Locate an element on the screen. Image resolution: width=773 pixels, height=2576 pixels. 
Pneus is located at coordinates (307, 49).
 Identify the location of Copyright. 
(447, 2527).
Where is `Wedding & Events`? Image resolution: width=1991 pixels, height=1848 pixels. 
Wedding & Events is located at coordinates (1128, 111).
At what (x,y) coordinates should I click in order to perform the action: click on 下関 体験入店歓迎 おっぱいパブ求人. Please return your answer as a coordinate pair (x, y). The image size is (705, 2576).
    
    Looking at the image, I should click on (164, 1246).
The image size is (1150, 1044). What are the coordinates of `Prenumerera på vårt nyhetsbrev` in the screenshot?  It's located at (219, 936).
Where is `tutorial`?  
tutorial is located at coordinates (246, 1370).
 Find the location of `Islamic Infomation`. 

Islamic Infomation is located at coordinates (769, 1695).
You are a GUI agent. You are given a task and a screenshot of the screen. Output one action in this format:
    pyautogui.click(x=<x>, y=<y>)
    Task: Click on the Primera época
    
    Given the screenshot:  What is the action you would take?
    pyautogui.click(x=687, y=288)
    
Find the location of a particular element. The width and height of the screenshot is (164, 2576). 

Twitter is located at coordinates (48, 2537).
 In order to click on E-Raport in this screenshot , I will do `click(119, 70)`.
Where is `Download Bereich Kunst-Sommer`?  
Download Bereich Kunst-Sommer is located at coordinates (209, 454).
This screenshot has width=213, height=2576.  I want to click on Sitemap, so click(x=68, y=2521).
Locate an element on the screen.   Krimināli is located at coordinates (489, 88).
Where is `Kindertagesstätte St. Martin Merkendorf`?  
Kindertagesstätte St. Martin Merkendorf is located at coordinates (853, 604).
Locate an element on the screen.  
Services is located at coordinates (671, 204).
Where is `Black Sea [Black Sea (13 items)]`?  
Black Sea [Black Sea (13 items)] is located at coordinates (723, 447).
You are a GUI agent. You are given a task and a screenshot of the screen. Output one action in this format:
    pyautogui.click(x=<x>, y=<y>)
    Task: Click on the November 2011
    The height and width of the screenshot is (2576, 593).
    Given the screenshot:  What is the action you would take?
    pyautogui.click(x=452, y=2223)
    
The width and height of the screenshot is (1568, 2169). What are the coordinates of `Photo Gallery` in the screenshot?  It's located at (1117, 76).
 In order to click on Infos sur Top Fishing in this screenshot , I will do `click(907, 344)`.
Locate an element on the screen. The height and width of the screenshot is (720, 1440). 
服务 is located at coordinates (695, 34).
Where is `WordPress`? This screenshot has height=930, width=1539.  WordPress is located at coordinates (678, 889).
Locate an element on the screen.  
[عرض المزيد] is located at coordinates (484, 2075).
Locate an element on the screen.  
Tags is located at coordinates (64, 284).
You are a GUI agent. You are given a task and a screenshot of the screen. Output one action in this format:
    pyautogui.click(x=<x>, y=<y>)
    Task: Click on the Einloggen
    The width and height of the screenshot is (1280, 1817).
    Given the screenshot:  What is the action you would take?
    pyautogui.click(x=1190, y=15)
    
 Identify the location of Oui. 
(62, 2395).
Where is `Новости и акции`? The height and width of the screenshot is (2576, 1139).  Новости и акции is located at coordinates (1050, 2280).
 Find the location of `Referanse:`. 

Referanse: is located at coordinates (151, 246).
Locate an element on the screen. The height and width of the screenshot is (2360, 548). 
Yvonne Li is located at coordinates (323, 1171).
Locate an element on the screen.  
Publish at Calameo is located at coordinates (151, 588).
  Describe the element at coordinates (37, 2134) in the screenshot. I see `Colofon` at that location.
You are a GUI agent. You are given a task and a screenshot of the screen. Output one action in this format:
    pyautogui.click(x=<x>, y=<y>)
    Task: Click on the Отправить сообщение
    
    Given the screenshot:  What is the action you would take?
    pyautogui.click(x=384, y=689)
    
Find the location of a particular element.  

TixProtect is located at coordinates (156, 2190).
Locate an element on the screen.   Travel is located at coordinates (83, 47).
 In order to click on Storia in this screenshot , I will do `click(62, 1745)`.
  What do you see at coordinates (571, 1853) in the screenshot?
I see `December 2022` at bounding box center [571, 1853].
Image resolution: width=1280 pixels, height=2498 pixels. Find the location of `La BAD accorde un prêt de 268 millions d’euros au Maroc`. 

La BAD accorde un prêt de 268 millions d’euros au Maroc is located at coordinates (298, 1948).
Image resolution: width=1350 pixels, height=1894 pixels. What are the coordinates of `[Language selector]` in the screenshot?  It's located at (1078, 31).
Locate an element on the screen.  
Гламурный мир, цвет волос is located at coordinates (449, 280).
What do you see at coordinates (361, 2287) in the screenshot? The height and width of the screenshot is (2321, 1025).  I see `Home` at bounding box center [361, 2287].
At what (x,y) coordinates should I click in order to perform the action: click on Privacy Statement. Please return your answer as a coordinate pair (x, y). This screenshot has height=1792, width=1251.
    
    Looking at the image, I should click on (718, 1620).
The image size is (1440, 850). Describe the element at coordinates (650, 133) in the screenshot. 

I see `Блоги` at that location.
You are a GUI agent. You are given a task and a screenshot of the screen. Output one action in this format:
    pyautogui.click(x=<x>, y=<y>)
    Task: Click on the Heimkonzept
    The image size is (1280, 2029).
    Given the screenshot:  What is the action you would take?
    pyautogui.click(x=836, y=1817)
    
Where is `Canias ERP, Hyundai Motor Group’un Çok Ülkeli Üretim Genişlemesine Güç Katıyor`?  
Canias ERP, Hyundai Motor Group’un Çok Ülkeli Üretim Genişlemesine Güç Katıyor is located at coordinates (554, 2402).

■ ■ ■ ■ ■ ■ ■

DIRECTIONS FOR THIS TASK:
Print all the lines exactly as they occur in the listing.

EXERCISE ANSWER:
Locate an element on the screen. Image resolution: width=773 pixels, height=2576 pixels. 
Pneus is located at coordinates (307, 49).
 Identify the location of Copyright. 
(447, 2527).
Where is `Wedding & Events`? Image resolution: width=1991 pixels, height=1848 pixels. 
Wedding & Events is located at coordinates (1128, 111).
At what (x,y) coordinates should I click in order to perform the action: click on 下関 体験入店歓迎 おっぱいパブ求人. Please return your answer as a coordinate pair (x, y). The image size is (705, 2576).
    
    Looking at the image, I should click on (164, 1246).
The image size is (1150, 1044). What are the coordinates of `Prenumerera på vårt nyhetsbrev` in the screenshot?  It's located at (219, 936).
Where is `tutorial`?  
tutorial is located at coordinates (246, 1370).
 Find the location of `Islamic Infomation`. 

Islamic Infomation is located at coordinates (769, 1695).
You are a GUI agent. You are given a task and a screenshot of the screen. Output one action in this format:
    pyautogui.click(x=<x>, y=<y>)
    Task: Click on the Primera época
    
    Given the screenshot:  What is the action you would take?
    pyautogui.click(x=687, y=288)
    
Find the location of a particular element. The width and height of the screenshot is (164, 2576). 

Twitter is located at coordinates (48, 2537).
 In order to click on E-Raport in this screenshot , I will do `click(119, 70)`.
Where is `Download Bereich Kunst-Sommer`?  
Download Bereich Kunst-Sommer is located at coordinates (209, 454).
This screenshot has width=213, height=2576.  I want to click on Sitemap, so click(x=68, y=2521).
Locate an element on the screen.   Krimināli is located at coordinates (489, 88).
Where is `Kindertagesstätte St. Martin Merkendorf`?  
Kindertagesstätte St. Martin Merkendorf is located at coordinates (853, 604).
Locate an element on the screen.  
Services is located at coordinates (671, 204).
Where is `Black Sea [Black Sea (13 items)]`?  
Black Sea [Black Sea (13 items)] is located at coordinates (723, 447).
You are a GUI agent. You are given a task and a screenshot of the screen. Output one action in this format:
    pyautogui.click(x=<x>, y=<y>)
    Task: Click on the November 2011
    The height and width of the screenshot is (2576, 593).
    Given the screenshot:  What is the action you would take?
    pyautogui.click(x=452, y=2223)
    
The width and height of the screenshot is (1568, 2169). What are the coordinates of `Photo Gallery` in the screenshot?  It's located at (1117, 76).
 In order to click on Infos sur Top Fishing in this screenshot , I will do `click(907, 344)`.
Locate an element on the screen. The height and width of the screenshot is (720, 1440). 
服务 is located at coordinates (695, 34).
Where is `WordPress`? This screenshot has height=930, width=1539.  WordPress is located at coordinates (678, 889).
Locate an element on the screen.  
[عرض المزيد] is located at coordinates (484, 2075).
Locate an element on the screen.  
Tags is located at coordinates (64, 284).
You are a GUI agent. You are given a task and a screenshot of the screen. Output one action in this format:
    pyautogui.click(x=<x>, y=<y>)
    Task: Click on the Einloggen
    The width and height of the screenshot is (1280, 1817).
    Given the screenshot:  What is the action you would take?
    pyautogui.click(x=1190, y=15)
    
 Identify the location of Oui. 
(62, 2395).
Where is `Новости и акции`? The height and width of the screenshot is (2576, 1139).  Новости и акции is located at coordinates (1050, 2280).
 Find the location of `Referanse:`. 

Referanse: is located at coordinates (151, 246).
Locate an element on the screen. The height and width of the screenshot is (2360, 548). 
Yvonne Li is located at coordinates (323, 1171).
Locate an element on the screen.  
Publish at Calameo is located at coordinates (151, 588).
  Describe the element at coordinates (37, 2134) in the screenshot. I see `Colofon` at that location.
You are a GUI agent. You are given a task and a screenshot of the screen. Output one action in this format:
    pyautogui.click(x=<x>, y=<y>)
    Task: Click on the Отправить сообщение
    
    Given the screenshot:  What is the action you would take?
    pyautogui.click(x=384, y=689)
    
Find the location of a particular element.  

TixProtect is located at coordinates (156, 2190).
Locate an element on the screen.   Travel is located at coordinates (83, 47).
 In order to click on Storia in this screenshot , I will do `click(62, 1745)`.
  What do you see at coordinates (571, 1853) in the screenshot?
I see `December 2022` at bounding box center [571, 1853].
Image resolution: width=1280 pixels, height=2498 pixels. Find the location of `La BAD accorde un prêt de 268 millions d’euros au Maroc`. 

La BAD accorde un prêt de 268 millions d’euros au Maroc is located at coordinates (298, 1948).
Image resolution: width=1350 pixels, height=1894 pixels. What are the coordinates of `[Language selector]` in the screenshot?  It's located at (1078, 31).
Locate an element on the screen.  
Гламурный мир, цвет волос is located at coordinates (449, 280).
What do you see at coordinates (361, 2287) in the screenshot? The height and width of the screenshot is (2321, 1025).  I see `Home` at bounding box center [361, 2287].
At what (x,y) coordinates should I click in order to perform the action: click on Privacy Statement. Please return your answer as a coordinate pair (x, y). This screenshot has height=1792, width=1251.
    
    Looking at the image, I should click on (718, 1620).
The image size is (1440, 850). Describe the element at coordinates (650, 133) in the screenshot. 

I see `Блоги` at that location.
You are a GUI agent. You are given a task and a screenshot of the screen. Output one action in this format:
    pyautogui.click(x=<x>, y=<y>)
    Task: Click on the Heimkonzept
    The image size is (1280, 2029).
    Given the screenshot:  What is the action you would take?
    pyautogui.click(x=836, y=1817)
    
Where is `Canias ERP, Hyundai Motor Group’un Çok Ülkeli Üretim Genişlemesine Güç Katıyor`?  
Canias ERP, Hyundai Motor Group’un Çok Ülkeli Üretim Genişlemesine Güç Katıyor is located at coordinates (554, 2402).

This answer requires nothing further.